#### WHAT YOU WILL DO:
Scan the lines below for "những"; report the number of lines that contain it, and only that.

#### DATA RECORDS:
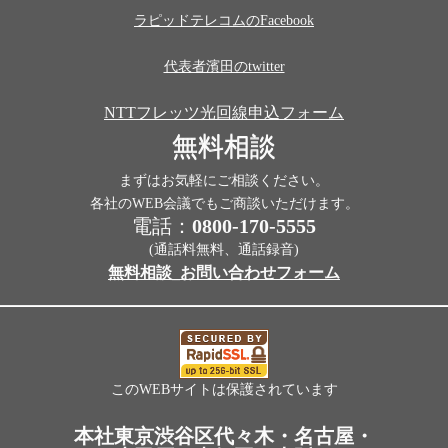
ラピッドテレコムのFacebook
代表者濱田のtwitter
NTTフレッツ光回線申込フォーム
無料相談
まずはお気軽にご相談ください。
各社のWEB会議でもご商談いただけます。
電話：
0800-170-5555
(通話料無料、通話録音)
無料相談_お問い合わせフォーム
このWEBサイトは保護されています
本社東京渋谷区代々木・名古屋・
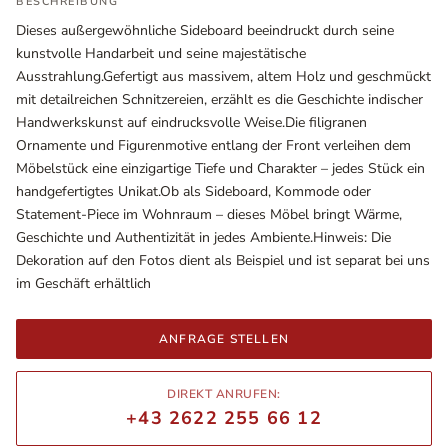
BESCHREIBUNG
Dieses außergewöhnliche Sideboard beeindruckt durch seine
kunstvolle Handarbeit und seine majestätische
Ausstrahlung.Gefertigt aus massivem, altem Holz und geschmückt
mit detailreichen Schnitzereien, erzählt es die Geschichte indischer
Handwerkskunst auf eindrucksvolle Weise.Die filigranen
Ornamente und Figurenmotive entlang der Front verleihen dem
Möbelstück eine einzigartige Tiefe und Charakter – jedes Stück ein
handgefertigtes Unikat.Ob als Sideboard, Kommode oder
Statement-Piece im Wohnraum – dieses Möbel bringt Wärme,
Geschichte und Authentizität in jedes Ambiente.Hinweis: Die
Dekoration auf den Fotos dient als Beispiel und ist separat bei uns
Ausstellungsräume
im Geschäft erhältlich
Wiener Straße – Werkstraße 111
2700 Wiener Neustadt
In WinStage
ANFRAGE STELLEN
+43 2622 255 66 12
DIREKT ANRUFEN:
office@indianliving.at
+43 2622 255 66 12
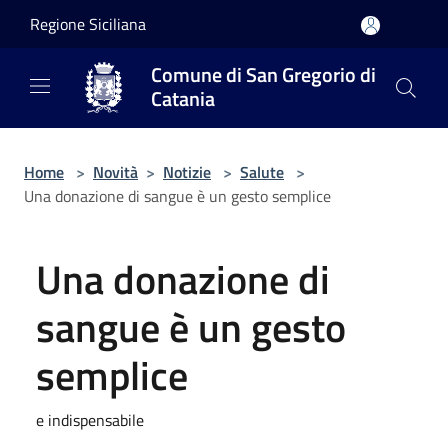
Salta al contenuto principale
Regione Siciliana
Comune di San Gregorio di
Catania
Home
>
Novità
>
Notizie
>
Salute
>
Una donazione di sangue è un gesto semplice
Una donazione di
sangue è un gesto
semplice
e indispensabile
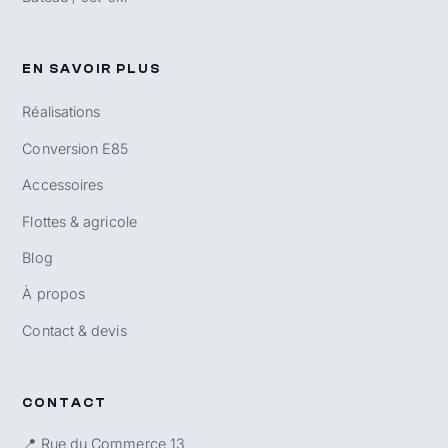
EN SAVOIR PLUS
Réalisations
Conversion E85
Accessoires
Flottes & agricole
Blog
À propos
Contact & devis
CONTACT
📍 Rue du Commerce 13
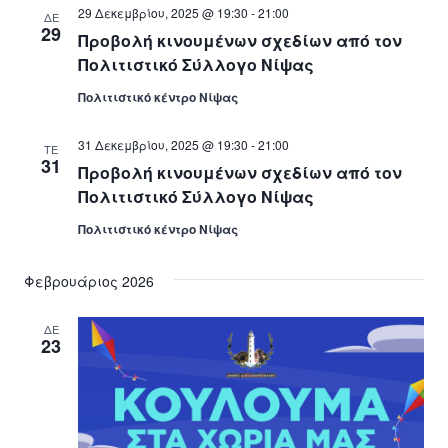
29 Δεκεμβρίου, 2025 @ 19:30
-
21:00
ΔΕ
29
Προβολή κινουμένων σχεδίων από τον
Πολιτιστικό Σύλλογο Νίψας
Πολιτιστικό κέντρο Νίψας
31 Δεκεμβρίου, 2025 @ 19:30
-
21:00
ΤΕ
31
Προβολή κινουμένων σχεδίων από τον
Πολιτιστικό Σύλλογο Νίψας
Πολιτιστικό κέντρο Νίψας
Φεβρουάριος 2026
ΔΕ
23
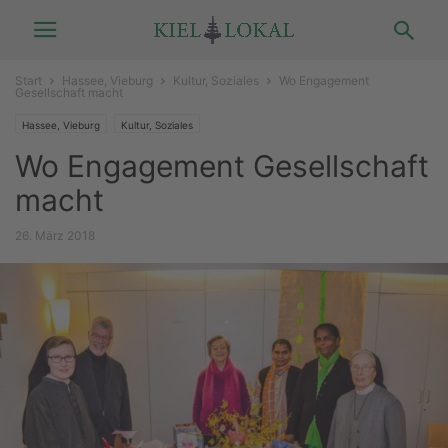
Start
Hassee, Vieburg
Kultur, Soziales
Wo Engagement
Gesellschaft macht
Hassee, Vieburg
Kultur, Soziales
Wo Engagement Gesellschaft
macht
26. März 2018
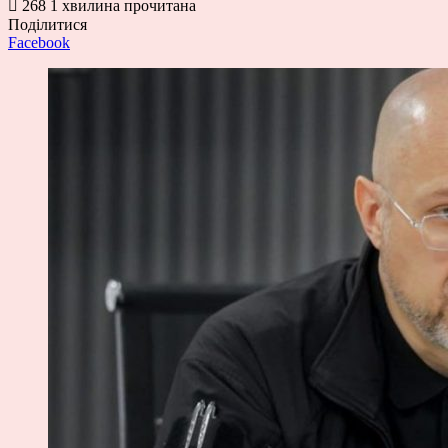
268
1 хвилина прочитана
Поділитися
Facebook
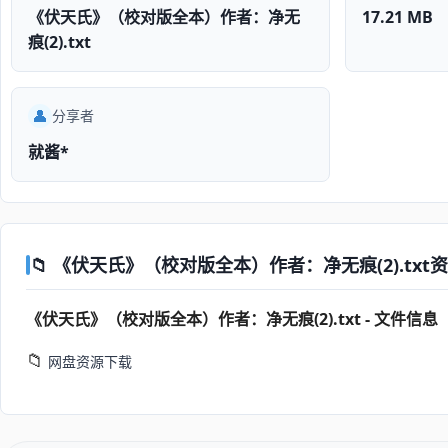
《伏天氏》（校对版全本）作者：净无
17.21 MB
痕(2).txt
👤
分享者
就酱*
📁 《伏天氏》（校对版全本）作者：净无痕(2).txt资源
《伏天氏》（校对版全本）作者：净无痕(2).txt - 文件信息
📁
网盘资源下载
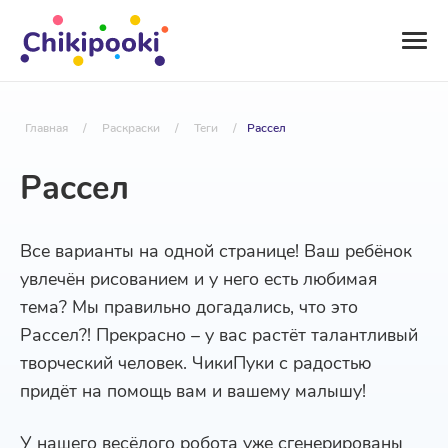
Главная
/
Раскраски
/
Теги
/
Рассел
Рассел
Все варианты на одной странице! Ваш ребёнок
увлечён рисованием и у него есть любимая
тема? Мы правильно догадались, что это
Рассел?! Прекрасно – у вас растёт талантливый
творческий человек. ЧикиПуки с радостью
придёт на помощь вам и вашему малышу!
У нашего весёлого робота уже сгенерированы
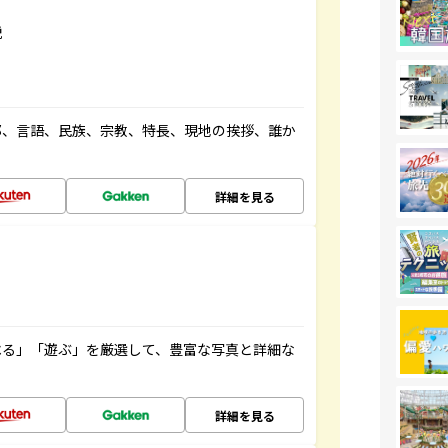
説
都、言語、民族、宗教、特長、現地の挨拶、誰か
詳細を見る
べる」「遊ぶ」を厳選して、豊富な写真と詳細な
詳細を見る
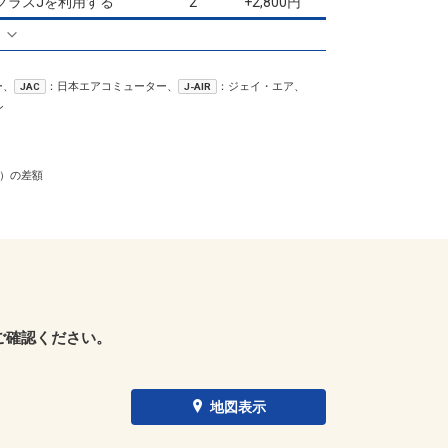
クラスJを利用する
+2,800円
2
る
ー、
：日本エアコミューター、
：ジェイ・エア、
JAC
J-AIR
ン
）の差額
ご確認ください。
地図表示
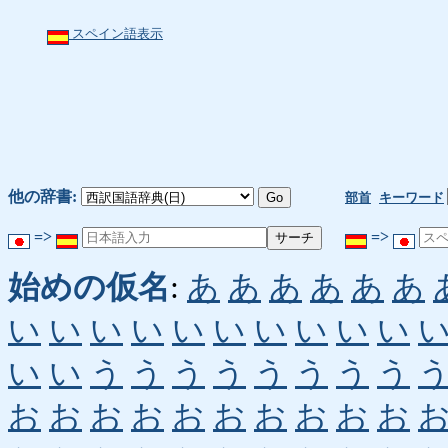
スペイン語表示
他の辞書:
部首
キーワード
=>
=>
始めの仮名
:
あ
あ
あ
あ
あ
あ
い
い
い
い
い
い
い
い
い
い
い
い
う
う
う
う
う
う
う
う
お
お
お
お
お
お
お
お
お
お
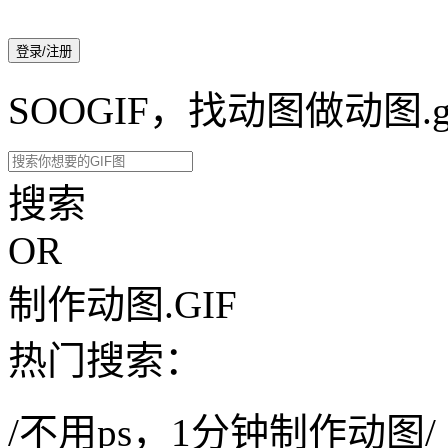
登录/注册
SOOGIF，找动图做动图.g
搜索
OR
制作动图.GIF
热门搜索：
/不用ps，1分钟制作动图/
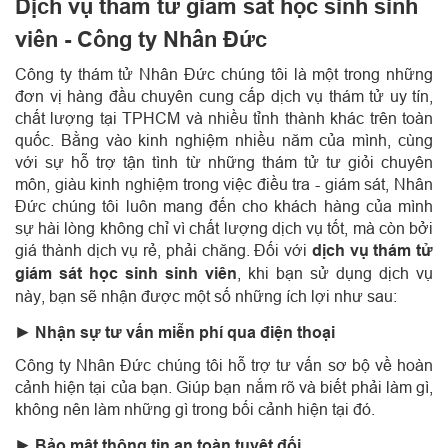
Dịch vụ thám tử giám sát học sinh sinh
viên - Công ty Nhân Đức
Công ty thám tử Nhân Đức chúng tôi là một trong những
đơn vị hàng đầu chuyên cung cấp dịch vụ thám tử uy tín,
chất lượng tại TPHCM và nhiều tỉnh thành khác trên toàn
quốc. Bằng vào kinh nghiệm nhiều năm của mình, cùng
với sự hỗ trợ tận tình từ những thám tử tư giỏi chuyên
môn, giàu kinh nghiệm trong việc điều tra - giám sát, Nhân
Đức chúng tôi luôn mang đến cho khách hàng của mình
sự hài lòng không chỉ vì chất lượng dịch vụ tốt, mà còn bởi
giá thành dịch vụ rẻ, phải chăng. Đối với
dịch vụ thám tử
giám sát học sinh sinh viên
, khi bạn sử dụng dịch vụ
này, bạn sẽ nhận được một số những ích lợi như sau:
► Nhận sự tư vấn miễn phí qua điện thoại
Công ty Nhân Đức chúng tôi hỗ trợ tư vấn sơ bộ về hoàn
cảnh hiện tại của bạn. Giúp bạn nắm rõ và biết phải làm gì,
không nên làm những gì trong bối cảnh hiện tại đó.
► Bảo mật thông tin an toàn tuyệt đối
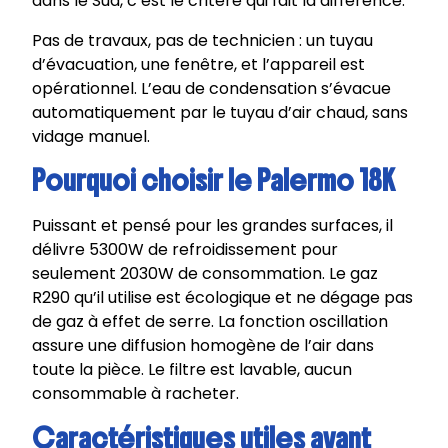
dans le Sud, c’est le critère qui fait la différence.
Pas de travaux, pas de technicien : un tuyau
d’évacuation, une fenêtre, et l’appareil est
opérationnel. L’eau de condensation s’évacue
automatiquement par le tuyau d’air chaud, sans
vidage manuel.
Pourquoi choisir le Palermo 18K
Puissant et pensé pour les grandes surfaces, il
délivre 5300W de refroidissement pour
seulement 2030W de consommation. Le gaz
R290 qu’il utilise est écologique et ne dégage pas
de gaz à effet de serre. La fonction oscillation
assure une diffusion homogène de l’air dans
toute la pièce. Le filtre est lavable, aucun
consommable à racheter.
Caractéristiques utiles avant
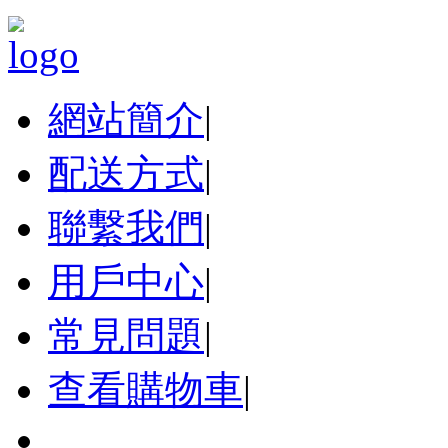
網站簡介
|
配送方式
|
聯繫我們
|
用戶中心
|
常見問題
|
查看購物車
|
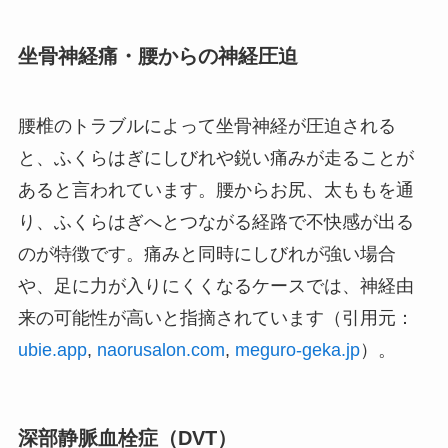
坐骨神経痛・腰からの神経圧迫
腰椎のトラブルによって坐骨神経が圧迫される
と、ふくらはぎにしびれや鋭い痛みが走ることが
あると言われています。腰からお尻、太ももを通
り、ふくらはぎへとつながる経路で不快感が出る
のが特徴です。痛みと同時にしびれが強い場合
や、足に力が入りにくくなるケースでは、神経由
来の可能性が高いと指摘されています（引用元：
ubie.app
,
naorusalon.com
,
meguro-geka.jp
）。
深部静脈血栓症（DVT）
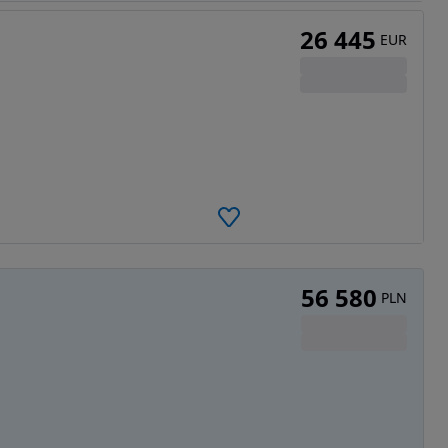
26 445
EUR
56 580
PLN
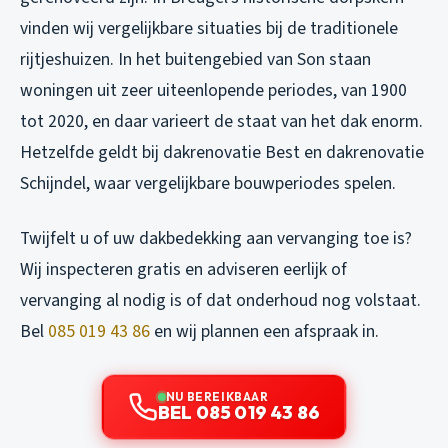
vinden wij vergelijkbare situaties bij de traditionele
rijtjeshuizen. In het buitengebied van Son staan
woningen uit zeer uiteenlopende periodes, van 1900
tot 2020, en daar varieert de staat van het dak enorm.
Hetzelfde geldt bij
dakrenovatie Best
en
dakrenovatie
Schijndel
, waar vergelijkbare bouwperiodes spelen.
Twijfelt u of uw dakbedekking aan vervanging toe is?
Wij inspecteren gratis en adviseren eerlijk of
vervanging al nodig is of dat onderhoud nog volstaat.
Bel
085 019 43 86
en wij plannen een afspraak in.
NU BEREIKBAAR
BEL 085 019 43 86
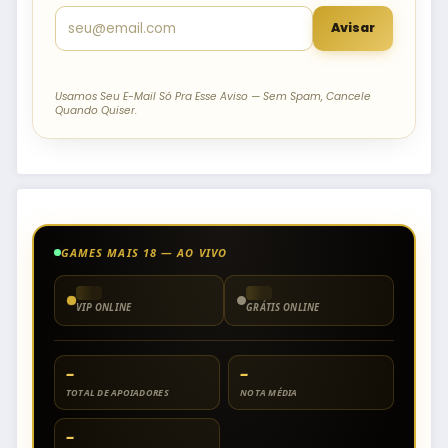
Avisar
Usamos Seu E-Mail Só Pra Esse Aviso — Sem Spam, Cancele
Quando Quiser.
GAMES MAIS 18 — AO VIVO
VIP ONLINE
GRÁTIS ONLINE
–
–
TOTAL DE APOIADORES
NOTA MÉDIA
–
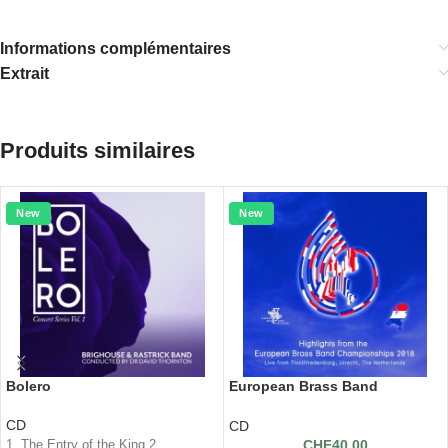
Informations complémentaires
Extrait
Produits similaires
New
New
Bolero
European Brass Band
Championship 2018
CD
CD
CHF
40.00
1. The Entry of the King 2.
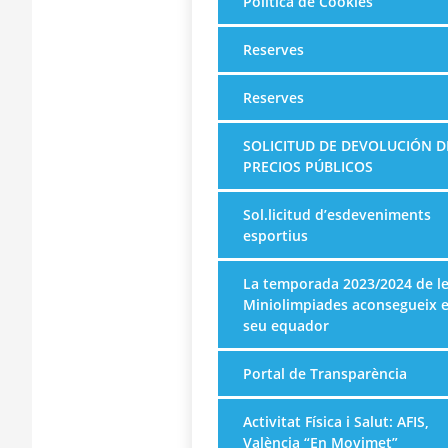
Política de Cookies
Reserves
Reserves
SOLICITUD DE DEVOLUCIÓN D
PRECIOS PÚBLICOS
Sol.licitud d’esdeveniments
esportius
La temporada 2023/2024 de l
Miniolimpiades aconsegueix e
seu equador
Portal de Transparència
Activitat Física i Salut: AFIS,
València “En Movimet”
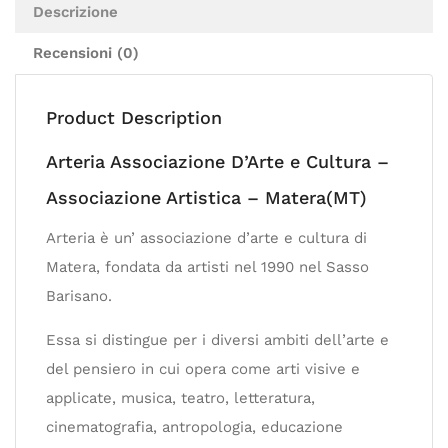
Descrizione
Recensioni (0)
Product Description
Arteria Associazione D’Arte e Cultura –
Associazione Artistica – Matera(MT)
Arteria è un’ associazione d’arte e cultura di
Matera, fondata da artisti nel 1990 nel Sasso
Barisano.
Essa si distingue per i diversi ambiti dell’arte e
del pensiero in cui opera come arti visive e
applicate, musica, teatro, letteratura,
cinematografia, antropologia, educazione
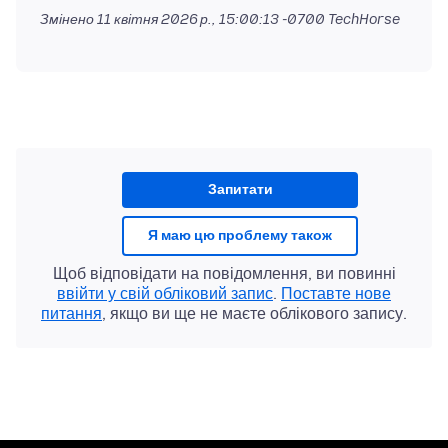
Змінено
11 квітня 2026 р., 15:00:13 -0700
TechHorse
Запитати
Я маю цю проблему також
Щоб відповідати на повідомлення, ви повинні
ввійти у свій обліковий запис
.
Поставте нове
питання
, якщо ви ще не маєте облікового запису.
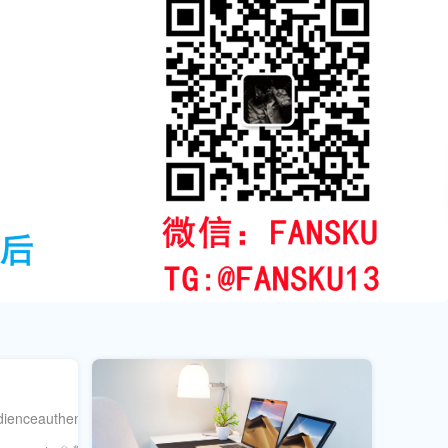
enceauthenticallywhileusingpaidengagementtoolseffectively.Perfectf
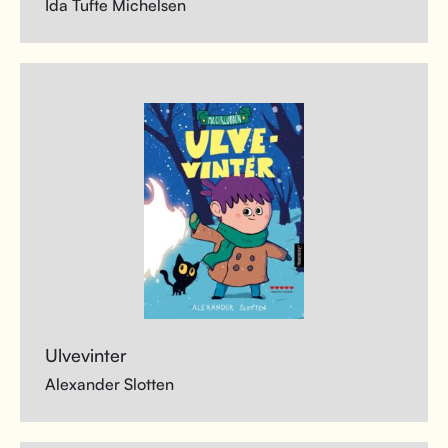
Ida Tufte Michelsen
Ulvevinter
Alexander Slotten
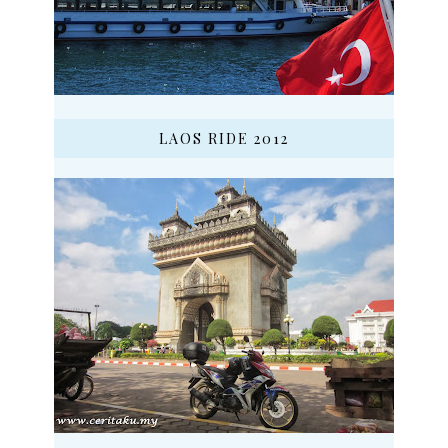
LAOS RIDE 2012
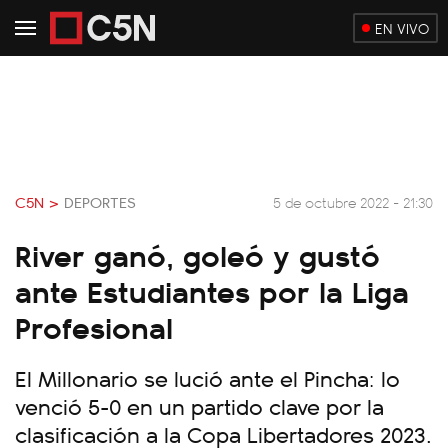
EN VIVO
C5N >
DEPORTES
5 de octubre 2022 - 21:30
River ganó, goleó y gustó
ante Estudiantes por la Liga
Profesional
El Millonario se lució ante el Pincha: lo
venció 5-0 en un partido clave por la
clasificación a la Copa Libertadores 2023.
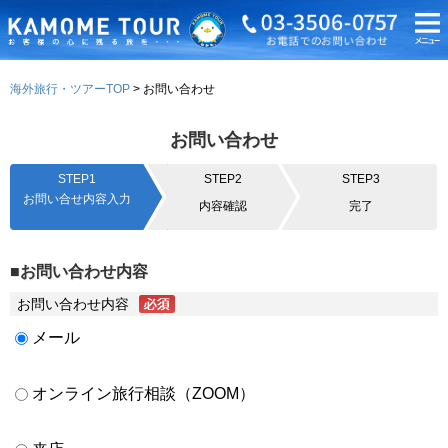
海外旅行・ツアーTOP
お問い合わせ
お問い合わせ
STEP1
STEP2
STEP3
お問い合せ内容入力
内容確認
完了
■お問い合わせ内容
お問い合わせ内容
メール
オンライン旅行相談（ZOOM）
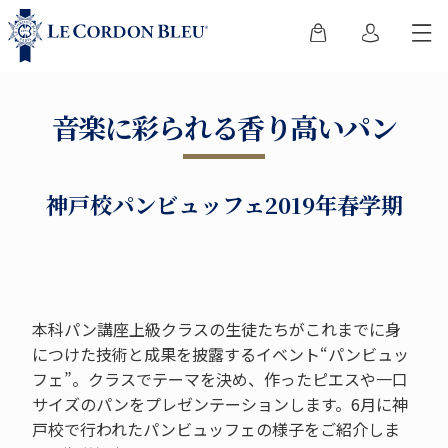
音楽に彩られる香り高いパン
神戸校パンビュッフェ2019年春学期
本科パン講座上級クラスの生徒たちがこれまでに身
につけた技術と成果を披露するイベント“パンビュッ
フェ”。クラスでテーマを決め、作ったピエスや一口
サイズのパンをプレゼンテーションします。6月に神
戸校で行われたパンビュッフェの様子をご紹介しま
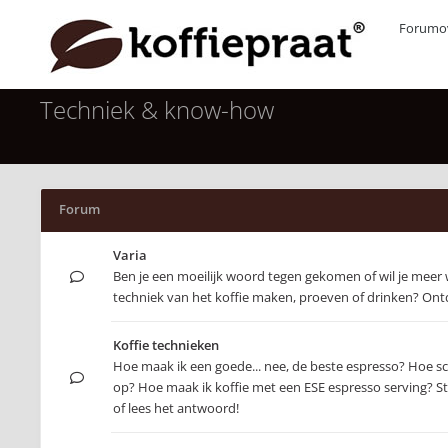
Forumov
Techniek & know-how
Forum
Varia
Ben je een moeilijk woord tegen gekomen of wil je meer
techniek van het koffie maken, proeven of drinken? Ontd
Koffie technieken
Hoe maak ik een goede... nee, de beste espresso? Hoe s
op? Hoe maak ik koffie met een ESE espresso serving? Ste
of lees het antwoord!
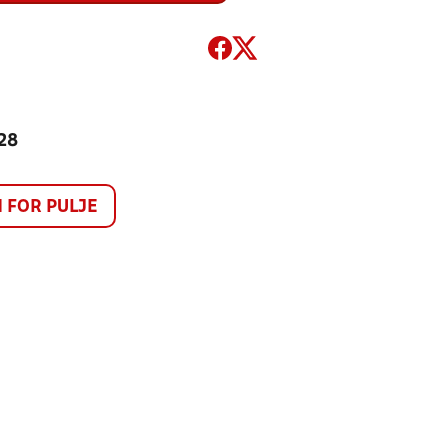
 28
FOR PULJE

#### FINISHED EXERCISE:
4